Purification and characterization of a Ca2+ -dependent prothrombin activator, multactivase, from the venom of Echis multisquamatus.

We previously found a novel Ca2+-dependent prothrombin activator, designated as carinactivase-1, in Echis carinatus leucogaster venom [D. Yamada, F. Sekiya, and T. Morita (1996) J. Biol. Chem. 271, 5200-5207]. Of the Viperidae snake venoms examined, the Echis multisquamatus venom had the strongest carinactivase-like activity. We isolated and characterized the carinactivase-like prothrombin activator in E. multisquamatus venom. From 50 mg of E. multisquamatus venom, we isolated 2.3 mg of a Ca2+-dependent prothrombin activator designated as multactivase. Unlike other Echis snake venoms, the E. multisquamatus venom contained no ecarin-like Ca2+-independent prothrombin activator. The structure and function of multactivase are similar to those of carinactivase. Multactivase is composed of a catalytic subunit with metalloprotease activity and a regulatory subunit comprising two homologous polypeptides bound by S-S bridge(s), and it activates prothrombin via recognition of the Ca2+-bound conformation of its Gla domain.
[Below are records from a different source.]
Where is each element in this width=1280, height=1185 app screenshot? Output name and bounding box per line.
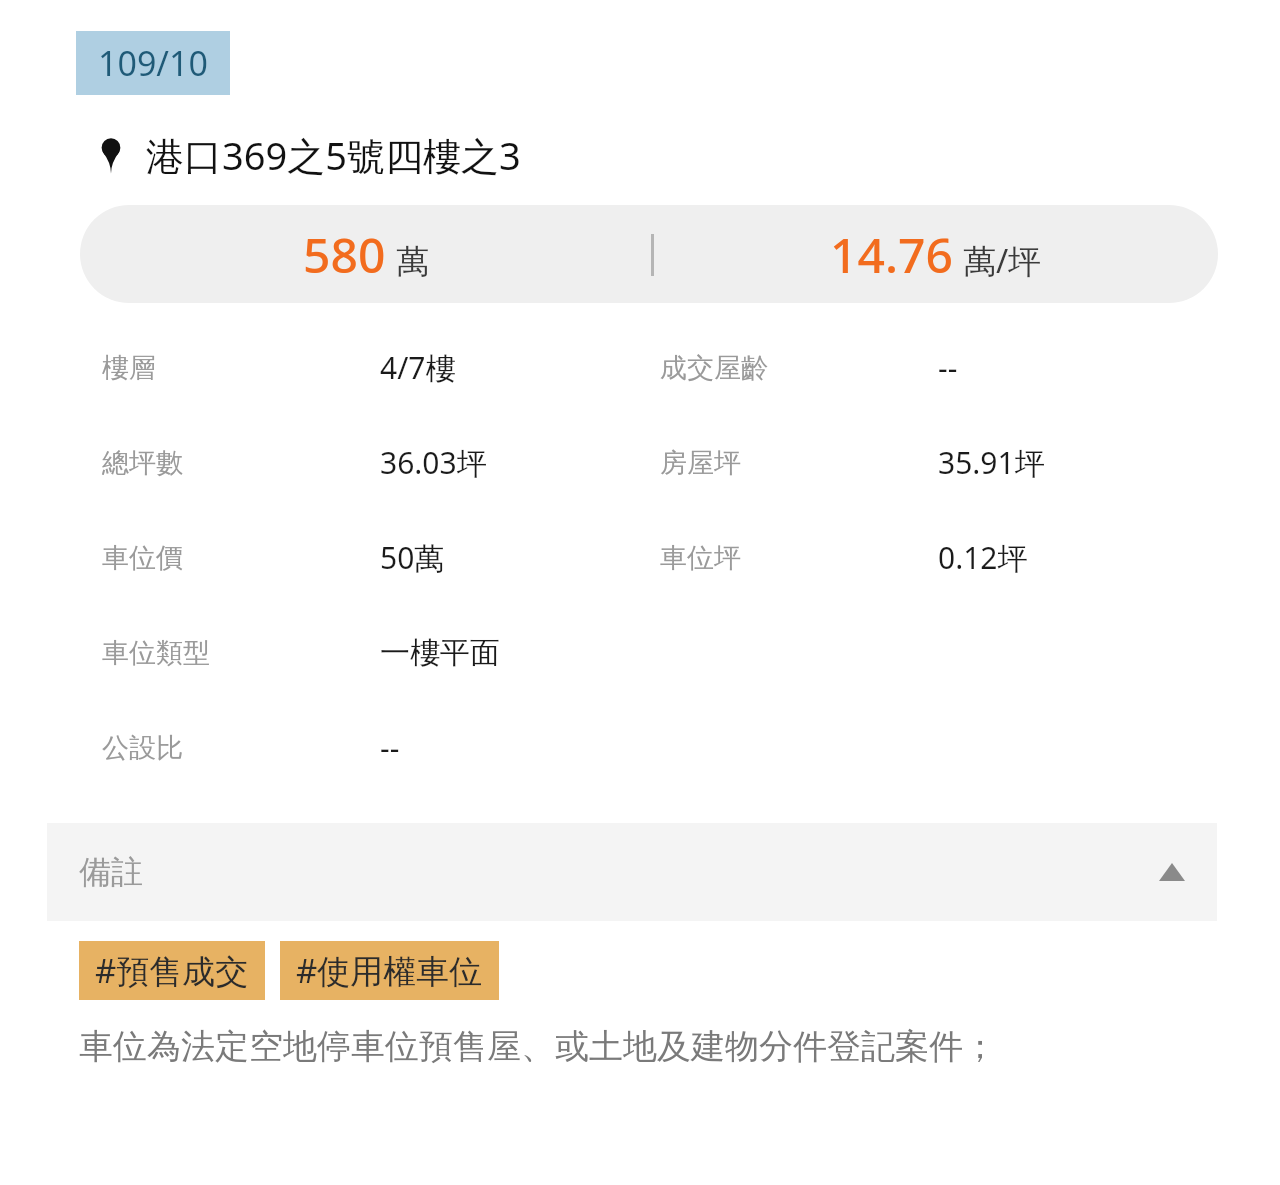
staticText: 580 [303, 222, 386, 287]
staticText: 萬/坪 [963, 238, 1042, 283]
staticText: 總坪數 [102, 446, 183, 480]
staticText: 港口369之5號四樓之3 [146, 129, 521, 181]
staticText: 車位坪 [660, 541, 741, 575]
staticText: 公設比 [102, 731, 183, 765]
staticText: #使用權車位 [296, 948, 483, 993]
staticText: -- [380, 727, 400, 768]
staticText: 車位價 [102, 541, 183, 575]
staticText: 14.76 [830, 222, 953, 287]
button[interactable]: #使用權車位 [280, 941, 499, 1000]
staticText: 0.12坪 [938, 537, 1028, 578]
staticText: 35.91坪 [938, 442, 1045, 483]
button[interactable]: 備註 [47, 823, 1217, 921]
staticText: 成交屋齡 [660, 351, 768, 385]
staticText: 萬 [396, 241, 429, 283]
staticText: 樓層 [102, 351, 156, 385]
staticText: -- [938, 347, 958, 388]
staticText: #預售成交 [95, 948, 249, 993]
staticText: 車位為法定空地停車位預售屋、或土地及建物分件登記案件； [79, 1025, 997, 1068]
staticText: 109/10 [98, 40, 208, 86]
other: Location [98, 136, 124, 174]
staticText: 4/7樓 [380, 347, 456, 388]
staticText: 36.03坪 [380, 442, 487, 483]
button[interactable]: 580 [80, 205, 1218, 303]
other: Collapse notes [1159, 863, 1185, 881]
staticText: 備註 [79, 852, 143, 892]
staticText: 車位類型 [102, 636, 210, 670]
button[interactable]: 109/10 [76, 31, 230, 95]
staticText: 房屋坪 [660, 446, 741, 480]
button[interactable]: Location [0, 129, 1280, 181]
button[interactable]: #預售成交 [79, 941, 265, 1000]
staticText: 50萬 [380, 537, 445, 578]
staticText: 一樓平面 [380, 634, 500, 672]
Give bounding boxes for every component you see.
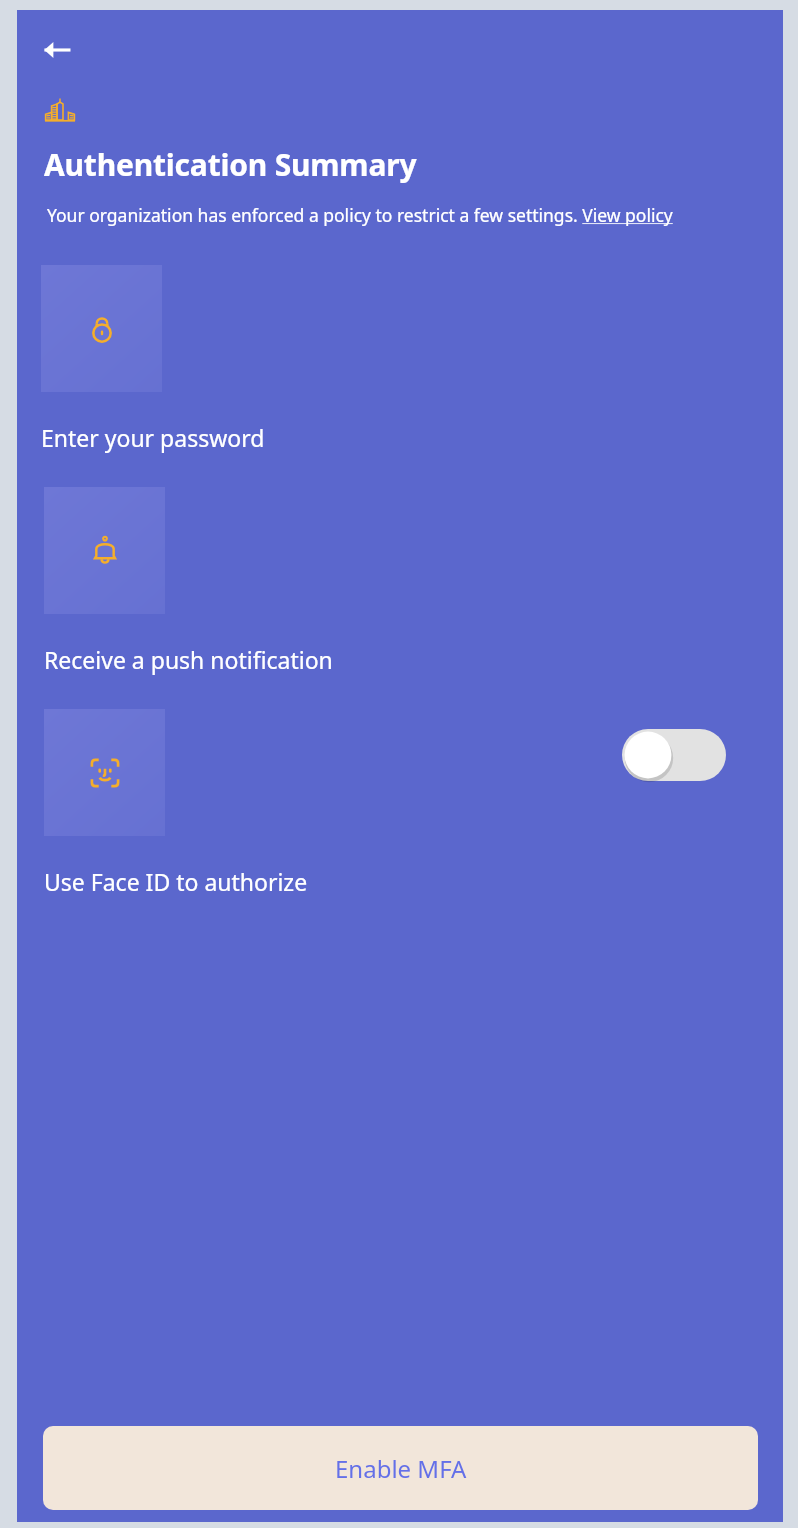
staticText: Authentication Summary: [44, 144, 417, 185]
staticText: Use Face ID to authorize: [44, 866, 308, 897]
button[interactable]: Notification: [44, 487, 165, 614]
button[interactable]: Your organization has enforced a policy …: [47, 203, 678, 227]
button[interactable]: Use Face ID toggle: [622, 729, 726, 781]
button[interactable]: Enable MFA: [43, 1426, 758, 1510]
staticText: Enter your password: [41, 422, 265, 453]
button[interactable]: Password: [41, 265, 162, 392]
button[interactable]: Back: [31, 24, 83, 76]
button[interactable]: Face ID: [44, 709, 165, 836]
staticText: Receive a push notification: [44, 644, 333, 675]
staticText: Enable MFA: [335, 1452, 467, 1485]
We developed a chromogenic assay involving multactivase for normal prothrombin activity in plasma from individuals orally administered anticoagulants. The normal prothrombin activity, as a percentage, measured with multactivase was highly correlated with the prothrombin time. Multactivase is useful for the simple quantification of normal prothrombin in plasma from warfarin-treated individuals.